REQUIRED ACTION:
Return the line containing "マイコプラズマ感染症・・・・・・0例" and every line after it through the end of the entries below, with no other lines.

*** GIVEN INFORMATION Section Begins ***

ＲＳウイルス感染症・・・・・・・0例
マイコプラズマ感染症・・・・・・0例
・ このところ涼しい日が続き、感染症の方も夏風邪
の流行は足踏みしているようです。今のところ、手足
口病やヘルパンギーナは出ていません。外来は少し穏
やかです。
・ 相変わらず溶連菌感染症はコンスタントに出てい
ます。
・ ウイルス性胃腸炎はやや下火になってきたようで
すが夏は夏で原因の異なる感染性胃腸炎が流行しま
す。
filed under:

*** GIVEN INFORMATION Section Ends ***

FINISHED TASK:
マイコプラズマ感染症・・・・・・0例
・ このところ涼しい日が続き、感染症の方も夏風邪
の流行は足踏みしているようです。今のところ、手足
口病やヘルパンギーナは出ていません。外来は少し穏
やかです。
・ 相変わらず溶連菌感染症はコンスタントに出てい
ます。
・ ウイルス性胃腸炎はやや下火になってきたようで
すが夏は夏で原因の異なる感染性胃腸炎が流行しま
す。
filed under:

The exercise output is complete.